Last Tuesday morning I said I didn’t want to sweat out writing a “review” for Entourage (Warner Bros., 6.3) because the filmmakers obviously didn’t give that much of a shit themselves. I still feel that way. You could call Entourage harmless but I happen to feel that anything this lazy and diddly and delighted with material abundance and bouncy boobs is, in a certain sense, kind of harmful. Certainly draining. But here’s something I didn’t mention before. The centerpiece, central MacGuffin and primary plot driver of the film is Hyde, an urban, vaguely supernatural spin on Dr. Jekyll and Mr. Hyde — directed by and starring Vincent Chase (Adrien Grenier) and financed by studio chief Ari Gold (Jeremy Piven) to the tune of $100 million. The wrinkle is that Vincent has gone over-budget and needs an extra $15 million to fulfill his vision. This means Ari has to fly to Texas and beg for the extra dough from billionaire Billy Bob Thornton, which I don’t want to talk about. The point is that with all this pressure Vince won’t show Hyde to Ari until it’s “perfect.”

It’s one thing to hide a surprise birthday from a friend, but a film that will kill the friend’s career if it’s not a success? And what studio head is stupid enough to agree to a blind deal like this? Ari may be a Type-A shark but he’s no fool, and he knows that failure and miscalculation can happen to any director at any time, and particularly to a first-timer like Vince. An expensive studio flick like Hyde couldn’t happen under these circumstances. Ask LexG. Ask anyone with the slightest awareness of how things work in this town.

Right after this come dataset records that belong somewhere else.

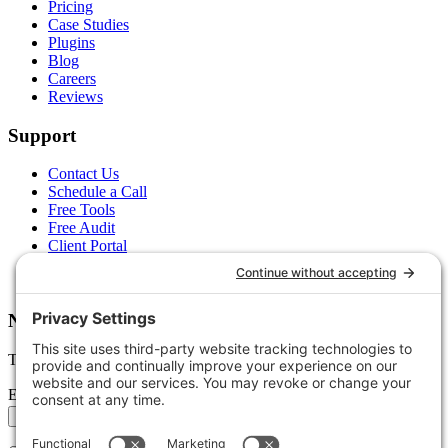
Pricing
Case Studies
Plugins
Blog
Careers
Reviews
Support
Contact Us
Schedule a Call
Free Tools
Free Audit
Client Portal
FAQs
Glossary
Newsletter
Tips, trends, and wins — delivered monthly.
Email address
Subscribe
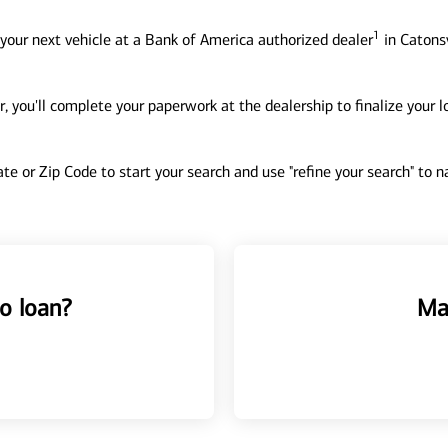
1
your next vehicle at a Bank of America authorized dealer
in Catonsv
, you'll complete your paperwork at the dealership to finalize your 
tate or Zip Code to start your search and use "refine your search" to
o loan?
Ma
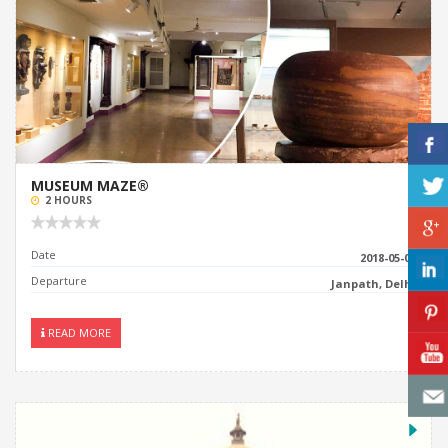
MUSEUM MAZE®
2 HOURS
Date
2018-05-06
Departure
Janpath, Delhi
READ MORE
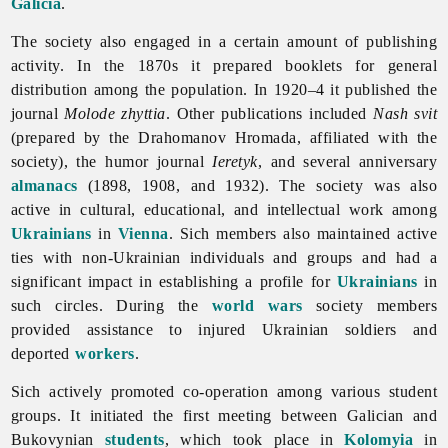
Galicia
.
The society also engaged in a certain amount of publishing
activity. In the 1870s it prepared booklets for general
distribution among the population. In 1920–4 it published the
journal
Molode zhyttia
. Other publications included
Nash svit
(prepared by the Drahomanov Hromada, affiliated with the
society), the humor journal
Ieretyk
, and several anniversary
almanacs
(1898, 1908, and 1932). The society was also
active in cultural, educational, and intellectual work among
Ukrainians
in
Vienna
. Sich members also maintained active
ties with non-Ukrainian individuals and groups and had a
significant impact in establishing a profile for
Ukrainians
in
such circles. During the
world wars
society members
provided assistance to injured Ukrainian soldiers and
deported
workers
.
Sich actively promoted co-operation among various student
groups. It initiated the first meeting between Galician and
Bukovynian
students
, which took place in
Kolomyia
in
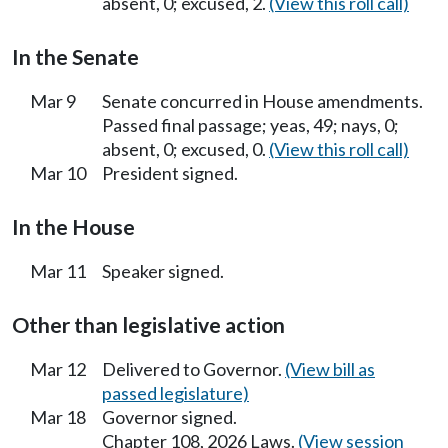
absent, 0; excused, 2.
(View this roll call)
In the Senate
Mar 9
Senate concurred in House amendments.
Passed final passage; yeas, 49; nays, 0;
absent, 0; excused, 0.
(View this roll call)
Mar 10
President signed.
In the House
Mar 11
Speaker signed.
Other than legislative action
Mar 12
Delivered to Governor.
(View bill as
passed legislature)
Mar 18
Governor signed.
Chapter 108, 2026 Laws.
(View session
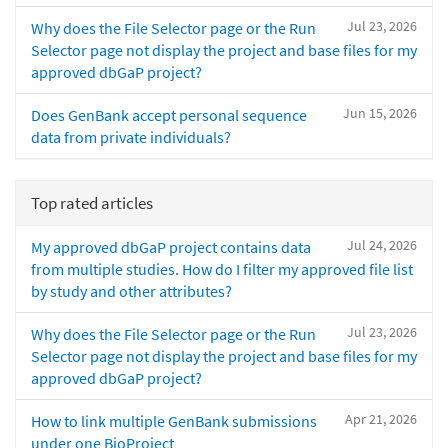
Jul 23, 2026
Why does the File Selector page or the Run
Selector page not display the project and base files for my
approved dbGaP project?
Jun 15, 2026
Does GenBank accept personal sequence
data from private individuals?
Top rated articles
Jul 24, 2026
My approved dbGaP project contains data
from multiple studies. How do I filter my approved file list
by study and other attributes?
Jul 23, 2026
Why does the File Selector page or the Run
Selector page not display the project and base files for my
approved dbGaP project?
Apr 21, 2026
How to link multiple GenBank submissions
under one BioProject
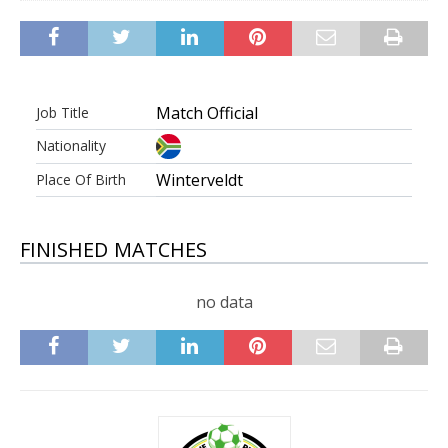
Match Official
Job Title
Nationality
Winterveldt
Place Of Birth
FINISHED MATCHES
no data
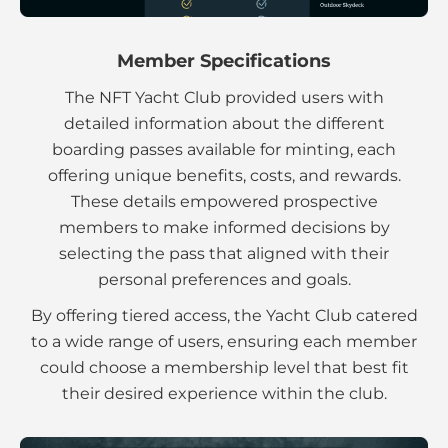
Member Specifications
The NFT Yacht Club provided users with
detailed information about the different
boarding passes available for minting, each
offering unique benefits, costs, and rewards.
These details empowered prospective
members to make informed decisions by
selecting the pass that aligned with their
personal preferences and goals.
By offering tiered access, the Yacht Club catered
to a wide range of users, ensuring each member
could choose a membership level that best fit
their desired experience within the club.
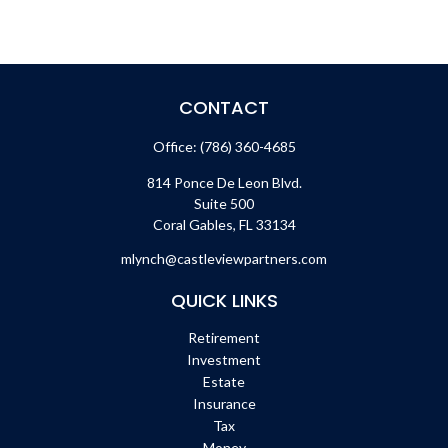
CONTACT
Office:
(786) 360-4685
814 Ponce De Leon Blvd.
Suite 500
Coral Gables,
FL
33134
mlynch@castleviewpartners.com
QUICK LINKS
Retirement
Investment
Estate
Insurance
Tax
Money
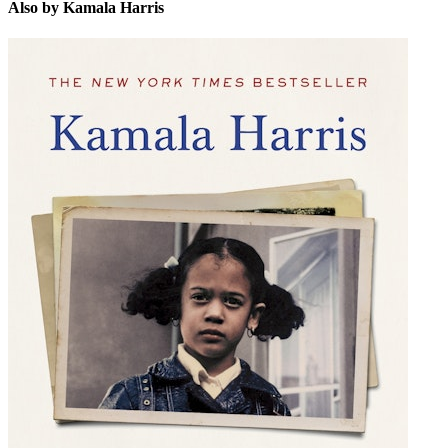
Also by Kamala Harris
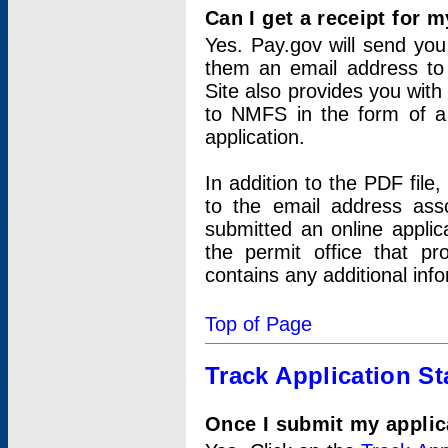
Can I get a receipt for 
Yes. Pay.gov will send you 
them an email address to 
Site also provides you with
to NMFS in the form of a 
application.
In addition to the PDF fil
to the email address ass
submitted an online applic
the permit office that p
contains any additional inf
Top of Page
Track Application St
Once I submit my applica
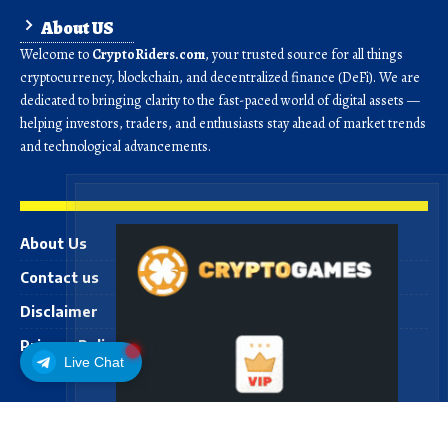
About US
Welcome to
CryptoRiders.com
, your trusted source for all things
cryptocurrency, blockchain, and decentralized finance (DeFi). We are
dedicated to bringing clarity to the fast-paced world of digital assets —
helping investors, traders, and enthusiasts stay ahead of market trends
and technological advancements.
About Us
Contact us
Disclaimer
Privacy Policy
Live Chat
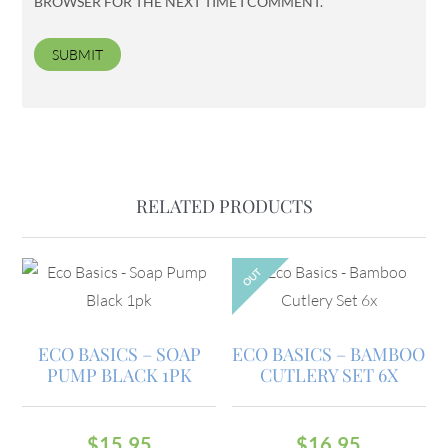
BROWSER FOR THE NEXT TIME I COMMENT.
RELATED PRODUCTS
OUT
ECO BASICS – SOAP
ECO BASICS – BAMBOO
PUMP BLACK 1PK
CUTLERY SET 6X
$
15.95
$
16.95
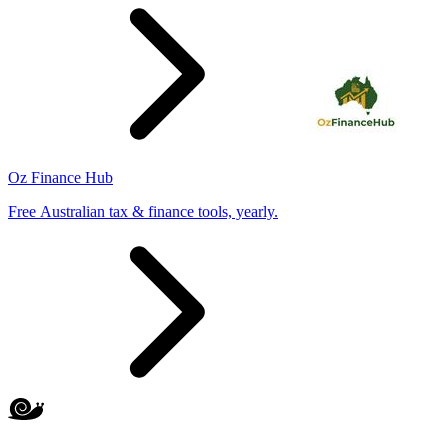
Oz Finance Hub
Free Australian tax & finance tools, yearly.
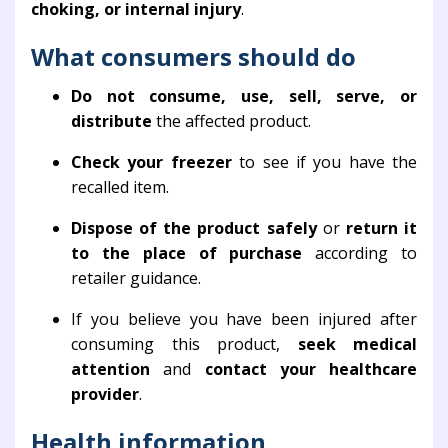
choking, or internal injury
.
What consumers should do
Do not consume, use, sell, serve, or
distribute
the affected product.
Check your freezer
to see if you have the
recalled item.
Dispose of the product safely
or
return it
to the place of purchase
according to
retailer guidance.
If you believe you have been injured after
consuming this product,
seek medical
attention
and
contact your healthcare
provider
.
Health information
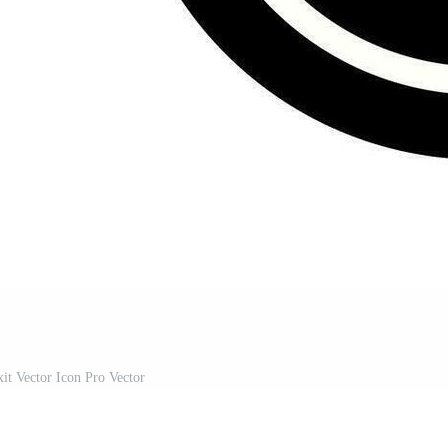
it Vector Icon Pro Vector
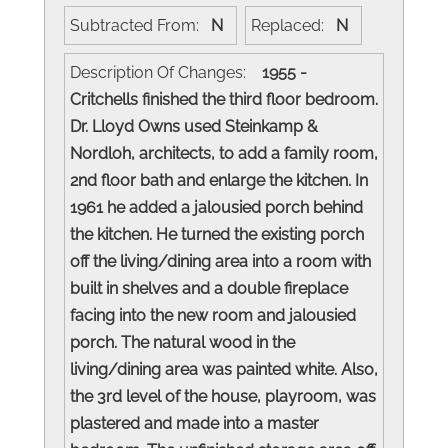
Subtracted From:
N
Replaced:
N
Description Of Changes:
1955 -
Critchells finished the third floor bedroom.
Dr. Lloyd Owns used Steinkamp &
Nordloh, architects, to add a family room,
2nd floor bath and enlarge the kitchen. In
1961 he added a jalousied porch behind
the kitchen. He turned the existing porch
off the living/dining area into a room with
built in shelves and a double fireplace
facing into the new room and jalousied
porch. The natural wood in the
living/dining area was painted white. Also,
the 3rd level of the house, playroom, was
plastered and made into a master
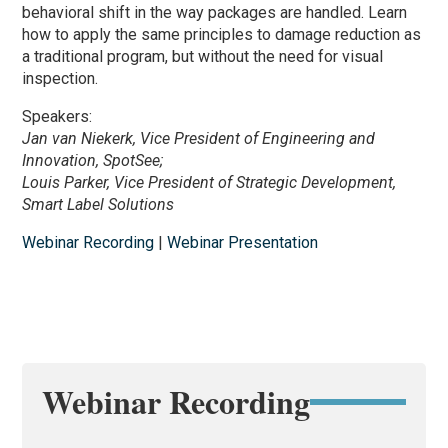
behavioral shift in the way packages are handled. Learn
how to apply the same principles to damage reduction as
a traditional program, but without the need for visual
inspection.
Speakers:
Jan van Niekerk, Vice President of Engineering and
Innovation, SpotSee;
Louis Parker, Vice President of Strategic Development,
Smart Label Solutions
Webinar Recording
|
Webinar Presentation
Webinar Recording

This in itself is enough to disengage from Entourage, but then we’re shown teaser footage from Hyde, which turns out to be something in the vein of Kathryn Bigelow‘s Strange Days with Vince as a kind of spooky alien DJ in a hoodie. Hyde might become a commercial hit but it’s obviously not an awards contender (the presence of a heavily armed urban SWAT team in the first 30 seconds of the teaser is proof of that), and yet Ari describes it as such after he finally sees Vince’s cut on a DVD screener. This indicates Ari has either lost his mind or has become terminally self-deluding, but the film insists otherwise. By the finale Hyde has grossed $450 million worldwide, snagged five Golden Globe nominations, and Kevin Dillon‘s “Drama” has won for Best Supporting Actor. And winged pigs flutter out of my ass like swallows coming home to Capistrano. Bullshit piled this high forces you to cut bait and just sit there and go “okay, another 40 minutes to go…all right, 30…only 20 minutes left!” and so on.